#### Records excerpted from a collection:
______________________________

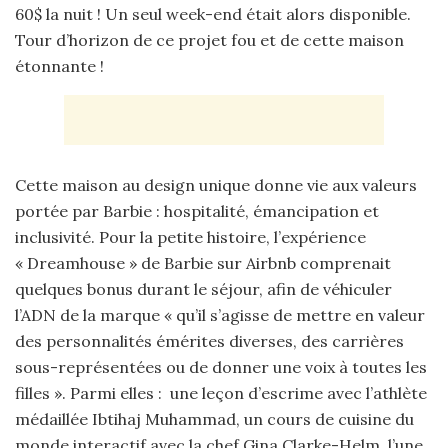
60$ la nuit ! Un seul week-end était alors disponible.
Tour d’horizon de ce projet fou et de cette maison
étonnante !
Cette maison au design unique donne vie aux valeurs
portée par Barbie : hospitalité, émancipation et
inclusivité. Pour la petite histoire, l’expérience
« Dreamhouse » de Barbie sur Airbnb comprenait
quelques bonus durant le séjour, afin de véhiculer
l’ADN de la marque « qu’il s’agisse de mettre en valeur
des personnalités émérites diverses, des carrières
sous-représentées ou de donner une voix à toutes les
filles ». Parmi elles : une leçon d’escrime avec l’athlète
médaillée Ibtihaj Muhammad, un cours de cuisine du
monde interactif avec la chef Gina Clarke-Helm, l’une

______________________________

#### Task requirements:
Could you return all lines from the data above that contain the string "avec"?

#### Response area:
filles ». Parmi elles : une leçon d’escrime avec l’athlète
monde interactif avec la chef Gina Clarke-Helm, l’une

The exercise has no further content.